The hopes the Cowboys had of him making an immediate difference took a hit as a result.
Claiborne, whose skills were compared to those of Deion Sanders, started 15 games as a rookie and had a decent season. He had only one interception and no big plays. Even he admits that it wasn’t close to his dominant performances at LSU, which prompted the Cowboys to move up from No. 14 and take him with the sixth overall pick.
“Knowing the type of player I could be and I felt like I wasn’t that player I could have been [not] having the off-season,” Claiborne said. “There were a lot of times, when a ball was thrown, I felt like I was stuck in mud because I couldn’t really get out and get to it.”
With one year of experience, Claiborne said he expects to make a huge jump as a player in 2013.
“I’m a lot more comfortable,” Claiborne said. “Last year I was searching to find a place because I didn’t have an off-season. Now it is what it is. I’m a lot more comfortable just because I’m out here having the opportunity to get better.”
Cowboys coach Jason Garrett said Claiborne is much further along than he was at this time last year.

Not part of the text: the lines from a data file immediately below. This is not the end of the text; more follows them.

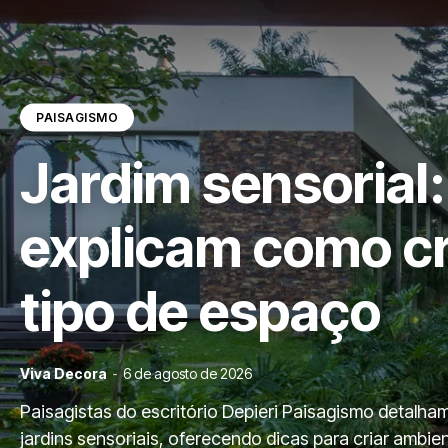
PAISAGISMO
Jardim sensorial:
explicam como cr
tipo de espaço
Viva Decora
-
6 de agosto de 2026
Paisagistas do escritório Depieri Paisagismo detalha
jardins sensoriais, oferecendo dicas para criar ambie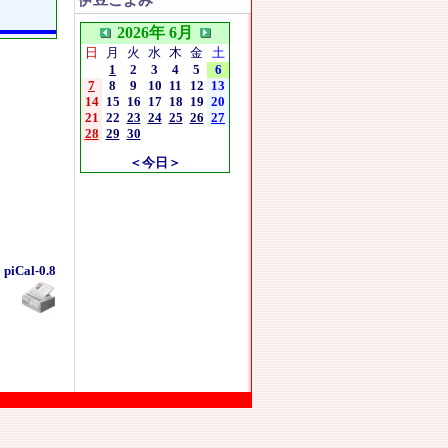
伊豆こよみ
2026年 6月
日
月
火
水
木
金
土
1
2
3
4
5
6
7
8
9
10
11
12
13
14
15
16
17
18
19
20
21
22
23
24
25
26
27
28
29
30
＜今日＞
piCal-0.8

“At different times he had some rough spells,” Garrett said. “I thought he did a really good job during the season fighting through those and really coming out the other end, and I think he has an off-season to process how his rookie year went and come back with a new mindset, a more confident mindset. He’s bigger and stronger than he was last year. He just needs to take the next step. He’s working very hard to do that.”
Diet and strength training have helped Claiborne add 6 pounds to his frame, as well as noticeable muscle definition.

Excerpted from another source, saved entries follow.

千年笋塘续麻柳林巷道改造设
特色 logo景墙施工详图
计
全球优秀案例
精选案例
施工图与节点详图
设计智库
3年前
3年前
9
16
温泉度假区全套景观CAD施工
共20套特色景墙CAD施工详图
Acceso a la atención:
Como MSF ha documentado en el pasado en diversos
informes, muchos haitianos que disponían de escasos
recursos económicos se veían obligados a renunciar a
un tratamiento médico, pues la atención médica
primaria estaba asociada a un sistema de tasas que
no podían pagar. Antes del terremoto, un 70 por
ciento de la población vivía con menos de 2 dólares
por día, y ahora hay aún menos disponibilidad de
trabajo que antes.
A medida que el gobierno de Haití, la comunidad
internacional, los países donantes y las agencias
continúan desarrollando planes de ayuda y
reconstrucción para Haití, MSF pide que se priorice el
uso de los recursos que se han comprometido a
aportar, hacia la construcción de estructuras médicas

“He is a lot stronger,” Bryant said. “You can tell by looking at him. He is real tough. That’s what I love. He is adding an element to his game, that is, being more physical.
“He already has the eye for the ball. He has the hands of a receiver. He is just putting pieces together to be one of the best in the league.”

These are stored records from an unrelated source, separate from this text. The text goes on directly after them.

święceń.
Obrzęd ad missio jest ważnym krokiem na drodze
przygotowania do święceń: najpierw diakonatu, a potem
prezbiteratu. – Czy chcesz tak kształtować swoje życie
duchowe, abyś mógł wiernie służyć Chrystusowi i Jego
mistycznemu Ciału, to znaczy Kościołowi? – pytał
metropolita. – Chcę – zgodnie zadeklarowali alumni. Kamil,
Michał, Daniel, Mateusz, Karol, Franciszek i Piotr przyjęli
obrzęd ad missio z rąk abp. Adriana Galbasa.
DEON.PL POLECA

Said secondary coach Jerome Henderson: “You deal with some big physical receivers here. He has to be stronger to be able to deal with that. The battles with Dez are good. They are going to pay dividends during the season.”
Those dividends can be seen every day in practice with his ability to jam receivers, reroute them and limit separation, despite Bryant’s circus catches.
Last year, Claiborne said, “receivers were getting too much separation from me. This year, I feel more comfortable with it. I can feel a difference when the ball is thrown. I’m not hesitating. I’m just moving. It’s like everything is coming natural versus last year, when I was kind of stuck in the mud a little bit.”
To that end, he said he welcomes the challenges from Bryant on a daily basis. He asks for the matchup even when it’s not his turn to go.
“Going up against him every day, I can’t do nothing but get better,” Claiborne said.
Bryant said that goes both ways, no matter how one-sided it looks in practice.